(Requirement):
What is needed is an exact copy of the records, with the images left out.

[Saved data entries]
------------------------
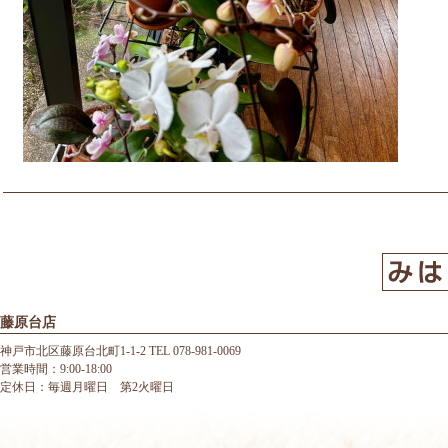
藤原台店
神戸市北区藤原台北町1-1-2 TEL 078-981-0069
営業時間：9:00-18:00
定休日：毎週月曜日 第2火曜日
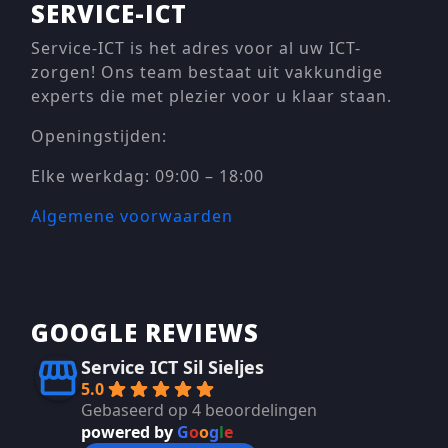
SERVICE-ICT
Service-ICT is het adres voor al uw ICT-
zorgen! Ons team bestaat uit vakkundige
experts die met plezier voor u klaar staan.
Openingstijden:
Elke werkdag: 09:00 – 18:00
Algemene voorwaarden
GOOGLE REVIEWS
Service ICT Sil Sieljes
5.0
Gebaseerd op 4 beoordelingen
powered by
G
o
o
g
l
e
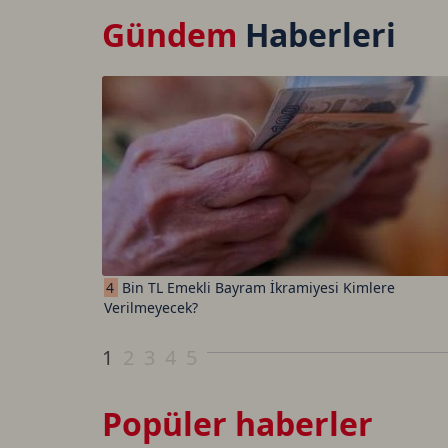
Gündem
Haberleri
4
Bin TL Emekli Bayram İkramiyesi Kimlere
Verilmeyecek?
1
2
3
4
5
Popüler haberler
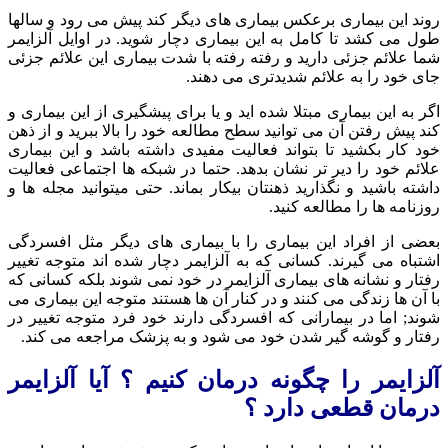
روند این بیماری برعکس بیماری های دیگر کند پیش می رود و سالها
طول می کشد تا کامل به این بیماری دچار شوید. در اوایل آلزایمر
شما علائم جزئی دارید و رفته رفته با شدت بیماری این علائم جزئی
جای خود را به علائم شدیدتری می دهند.
اگر به این بیماری مبتلا شده اید و یا برای پیشگیری از این بیماری و
کند پیش رفتن آن می توانید سطح مطالعه خود را بالا ببرید و از ذهن
خود کار بکشید تا بتواند فعالیت مفیدی داشته باشد و این بیماری
علائم خود را دیر تر نشان بدهد. حتما در شبکه ها اجتماعی فعالیت
داشته باشید و نگذارید ذهنتان بیکار بماند. حتی میتوانید مجله ها و
روزنامه ها را مطالعه کنید.
بعضی از افراد این بیماری را با بیماری های دیگر مثل افسردگی
اشتباه می گیرند. کسانی که به آلزایمر دچار شده اند متوجه تغییر
رفتار و نشانه های بیماری آلزایمر در خود نمی شوند بلکه کسانی که
با آن ها زندگی می کنند و در کنار آن ها هستند متوجه این بیماری می
شوند; اما در بیمارانی که افسردگی دارند خود فرد متوجه تغییر در
رفتار و گوشه گیر شدن خود می شود و به پزشک مراجعه می کند.
آلزایمر را چگونه درمان کنیم ؟ آیا آلزایمر
درمان قطعی دارد ؟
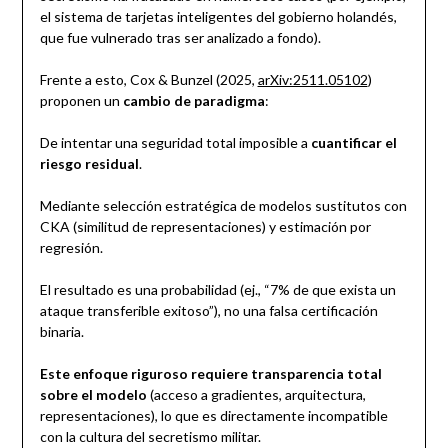
el sistema de tarjetas inteligentes del gobierno holandés,
que fue vulnerado tras ser analizado a fondo).
Frente a esto, Cox & Bunzel (2025,
arXiv:2511.05102
)
proponen un
cambio de paradigma
:
De intentar una seguridad total imposible a
cuantificar el
riesgo residual
.
Mediante selección estratégica de modelos sustitutos con
CKA (similitud de representaciones) y estimación por
regresión.
El resultado es una probabilidad (ej., “7% de que exista un
ataque transferible exitoso”), no una falsa certificación
binaria.
Este enfoque riguroso requiere transparencia total
sobre el modelo
(acceso a gradientes, arquitectura,
representaciones), lo que es directamente incompatible
con la cultura del secretismo militar.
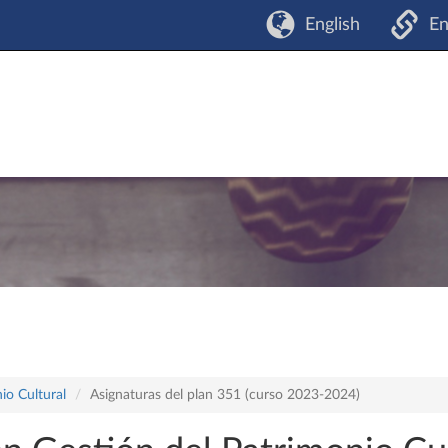
English
En
io Cultural
Asignaturas del plan 351 (curso 2023-2024)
------------------------
(Written answer):
藤原台店
神戸市北区藤原台北町1-1-2 TEL 078-981-0069
営業時間：9:00-18:00
定休日：毎週月曜日 第2火曜日
SERVICE-ICT
Service-ICT is het adres voor al uw ICT-
zorgen! Ons team bestaat uit vakkundige
experts die met plezier voor u klaar staan.
Openingstijden:
Elke werkdag: 09:00 – 18:00
Algemene voorwaarden
GOOGLE REVIEWS
Service ICT Sil Sieljes
5.0
Gebaseerd op 4 beoordelingen
powered by
G
o
o
g
l
e
Gündem
Haberleri
4
Bin TL Emekli Bayram İkramiyesi Kimlere
Verilmeyecek?
1
2
3
4
5
Popüler haberler
روند این بیماری برعکس بیماری های دیگر کند پیش می رود و سالها
طول می کشد تا کامل به این بیماری دچار شوید. در اوایل آلزایمر
شما علائم جزئی دارید و رفته رفته با شدت بیماری این علائم جزئی
جای خود را به علائم شدیدتری می دهند.
اگر به این بیماری مبتلا شده اید و یا برای پیشگیری از این بیماری و
کند پیش رفتن آن می توانید سطح مطالعه خود را بالا ببرید و از ذهن
خود کار بکشید تا بتواند فعالیت مفیدی داشته باشد و این بیماری
علائم خود را دیر تر نشان بدهد. حتما در شبکه ها اجتماعی فعالیت
داشته باشید و نگذارید ذهنتان بیکار بماند. حتی میتوانید مجله ها و
روزنامه ها را مطالعه کنید.
بعضی از افراد این بیماری را با بیماری های دیگر مثل افسردگی
اشتباه می گیرند. کسانی که به آلزایمر دچار شده اند متوجه تغییر
رفتار و نشانه های بیماری آلزایمر در خود نمی شوند بلکه کسانی که
با آن ها زندگی می کنند و در کنار آن ها هستند متوجه این بیماری می
شوند; اما در بیمارانی که افسردگی دارند خود فرد متوجه تغییر در
رفتار و گوشه گیر شدن خود می شود و به پزشک مراجعه می کند.
آلزایمر را چگونه درمان کنیم ؟ آیا آلزایمر
درمان قطعی دارد ؟
el sistema de tarjetas inteligentes del gobierno holandés,
que fue vulnerado tras ser analizado a fondo).
Frente a esto, Cox & Bunzel (2025,
arXiv:2511.05102
)
proponen un
cambio de paradigma
:
De intentar una seguridad total imposible a
cuantificar el
riesgo residual
.
Mediante selección estratégica de modelos sustitutos con
CKA (similitud de representaciones) y estimación por
regresión.
El resultado es una probabilidad (ej., “7% de que exista un
ataque transferible exitoso”), no una falsa certificación
binaria.
Este enfoque riguroso requiere transparencia total
sobre el modelo
(acceso a gradientes, arquitectura,
representaciones), lo que es directamente incompatible
con la cultura del secretismo militar.
English
En
io Cultural
Asignaturas del plan 351 (curso 2023-2024)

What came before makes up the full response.